Post-Protestant WASPs

First Things; A Monthly Journal of Religion and Public Life, February 2016 | Go to article overview

Post-Protestant WASPs


The notion that we've become more egalitarian over the last two generations is hogwash. All of our presidents since Ronald Reagan are Ivy League graduates of one sort or another. Half of the men who lost to them in the general elections are as well. All the current Justices on the Supreme Court went to Yale or Harvard law schools. The same remarkable concentration is true in business, especially if we consider the greater Ivies, the top tier of schools that includes the University of Chicago, Duke, Stanford, and other highly selective institutions, as well as tony liberal arts colleges.

Gone are the Lyndon Johnsons and Tip O'Neills, men who ascended to power without assistance from establishment institutions such as Harvard or Yale. Gone are cigarchomping labor bosses like George Meany, who started out as a plumber in the Bronx. The most powerful union head in recent years was Andy Stern, president of the Service Employees International Union. He graduated from the University of Pennsylvania's Wharton School of Business.

We're told that these once WASP-dominated institutions and the elite they produce are multicultural, and that this demonstrates that our country's leadership class is more diverse than it once was. That's an illusion. A monoculture sits atop our society, more so than at any point in our history. We're being ruled by post-ethnic, post-Protestant WASPs. And they're now more powerful than the old WASP elite once was.

White Anglo-Saxon Protestant was always a bit of a misnomer. Some of the richest and most powerful men of the early twentieth century were Scots-Irish, not AngloSaxon. People of German, Dutch, and French Huguenot descent were also prominent. Roosevelt is not an AngloSaxon name. But we live at a distance from Europe, so in the American context, all Protestants with Northern European backgrounds were viewed as WASPs. Well into the second half of the twentieth century, WASPs held the important positions in finance.

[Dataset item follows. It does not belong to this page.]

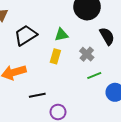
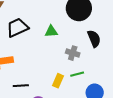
gray cross: (87, 54) -> (73, 53), turned -32
yellow rectangle: (55, 56) -> (58, 81), moved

They headed up the major companies, had top roles in government, and were university presidents.

The rest of society largely accepted this predominance. The Irish Catholics in Boston and elsewhere rebelled more than a century ago, continuing their tradition of anti-English solidarity. But American culture as a whole revolved around the WASP center. Joseph Kennedy sent his sons to Harvard, not Boston College. Jewish celebrities, and others with Eastern European or Italian surnames, adopted WASP stage names: Irving Berlin, George Burns, Rock Hudson, Dean Martin.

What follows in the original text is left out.